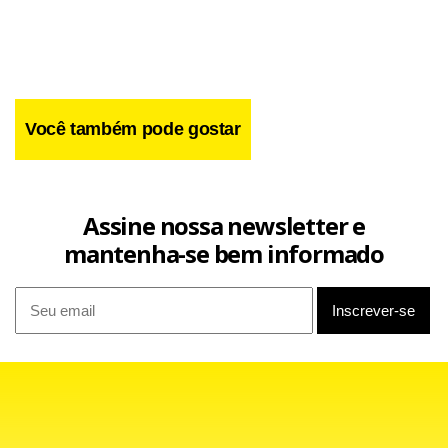
Você também pode gostar
Assine nossa newsletter e
mantenha-se bem informado
Pedro Barusco foi braço direito de Renato Duque na
Diretoria de Serviços da estatal – Duque é apontado como
elo do PT no esquema de propinas. Barusco também fez
delação premiada e devolveu, espontaneamente, US$ 97
milhões que, segundo ele próprio, recebeu em propinas.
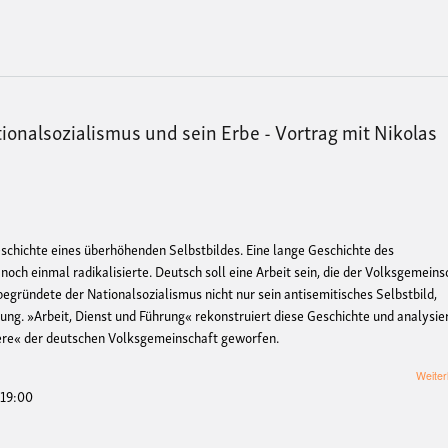
ionalsozialismus und sein Erbe - Vortrag mit Nikolas
eschichte eines überhöhenden Selbstbildes. Eine lange Geschichte des
noch einmal radikalisierte. Deutsch soll eine Arbeit sein, die der Volksgemeins
begründete der Nationalsozialismus nicht nur sein antisemitisches Selbstbild,
ng. »Arbeit, Dienst und Führung« rekonstruiert diese Geschichte und analysie
nnere« der deutschen Volksgemeinschaft geworfen.
Weiter
 19:00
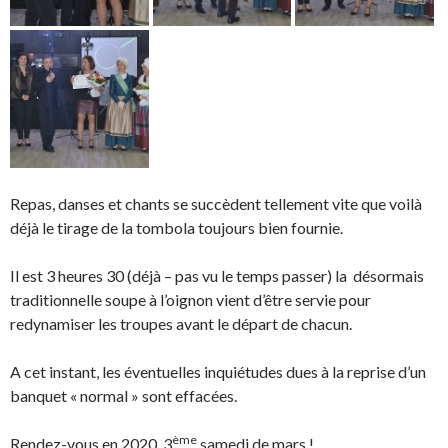
Repas, danses et chants se succèdent tellement vite que voilà
déjà le tirage de la tombola toujours bien fournie.
Il est 3 heures 30 (déjà – pas vu le temps passer) la désormais
traditionnelle soupe à l’oignon vient d’être servie pour
redynamiser les troupes avant le départ de chacun.
A cet instant, les éventuelles inquiétudes dues à la reprise d’un
banquet « normal » sont effacées.
ème
Rendez-vous en 2020, 3
samedi de mars !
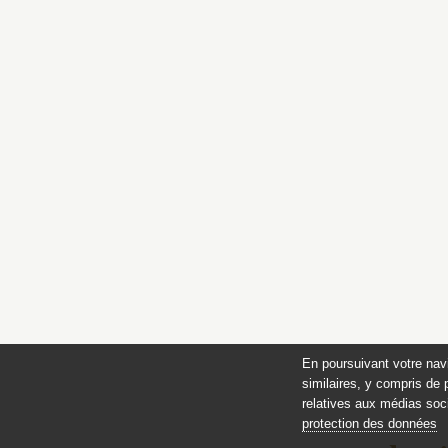
En poursuivant votre nav
similaires, y compris de 
relatives aux médias soci
protection des données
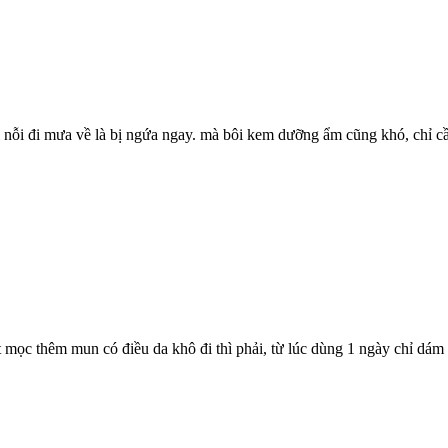
ới nỗi đi mưa về là bị ngứa ngay. mà bôi kem dưỡng ẩm cũng khó, chỉ cần 
ọc thêm mun có điều da khô đi thì phải, từ lúc dùng 1 ngày chỉ dám rử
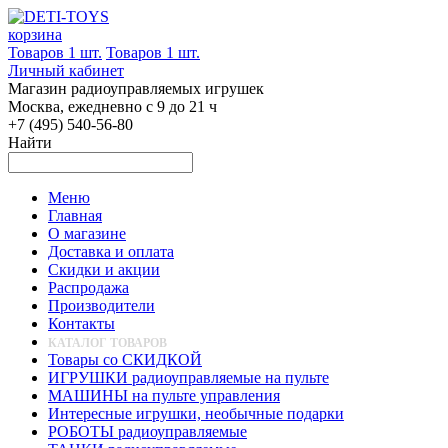
корзина
Товаров 1 шт.
Товаров 1 шт.
Личный кабинет
Магазин радиоуправляемых игрушек
Москва, ежедневно с 9 до 21 ч
+7 (495) 540-56-80
Найти
Меню
Главная
О магазине
Доставка и оплата
Скидки и акции
Распродажа
Производители
Контакты
КАТАЛОГ ТОВАРОВ
Товары со СКИДКОЙ
ИГРУШКИ радиоуправляемые на пульте
МАШИНЫ на пульте управления
Интересные игрушки, необычные подарки
РОБОТЫ радиоуправляемые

──────

=== WORK TO BE COMPLETED ===
Retype all of the listing above exactly, but keep its pictures out.

=== EXERCISE RESULT ===
Você também pode gostar
Assine nossa newsletter e
mantenha-se bem informado
Pedro Barusco foi braço direito de Renato Duque na
Diretoria de Serviços da estatal – Duque é apontado como
elo do PT no esquema de propinas. Barusco também fez
delação premiada e devolveu, espontaneamente, US$ 97
milhões que, segundo ele próprio, recebeu em propinas.
ionalsozialismus und sein Erbe - Vortrag mit Nikolas
eschichte eines überhöhenden Selbstbildes. Eine lange Geschichte des
noch einmal radikalisierte. Deutsch soll eine Arbeit sein, die der Volksgemeins
begründete der Nationalsozialismus nicht nur sein antisemitisches Selbstbild,
ng. »Arbeit, Dienst und Führung« rekonstruiert diese Geschichte und analysie
nnere« der deutschen Volksgemeinschaft geworfen.
Weiter
 19:00
Repas, danses et chants se succèdent tellement vite que voilà
déjà le tirage de la tombola toujours bien fournie.
Il est 3 heures 30 (déjà – pas vu le temps passer) la désormais
traditionnelle soupe à l’oignon vient d’être servie pour
redynamiser les troupes avant le départ de chacun.
A cet instant, les éventuelles inquiétudes dues à la reprise d’un
banquet « normal » sont effacées.
ème
Rendez-vous en 2020, 3
samedi de mars !
En poursuivant votre nav
similaires, y compris de 
relatives aux médias soci
protection des données
ới nỗi đi mưa về là bị ngứa ngay. mà bôi kem dưỡng ẩm cũng khó, chỉ cần 
ọc thêm mun có điều da khô đi thì phải, từ lúc dùng 1 ngày chỉ dám rử
корзина
Товаров 1 шт.
Товаров 1 шт.
Личный кабинет
Магазин радиоуправляемых игрушек
Москва, ежедневно с 9 до 21 ч
+7 (495) 540-56-80
Найти
Меню
Главная
О магазине
Доставка и оплата
Скидки и акции
Распродажа
Производители
Контакты
КАТАЛОГ ТОВАРОВ
Товары со СКИДКОЙ
ИГРУШКИ радиоуправляемые на пульте
МАШИНЫ на пульте управления
Интересные игрушки, необычные подарки
РОБОТЫ радиоуправляемые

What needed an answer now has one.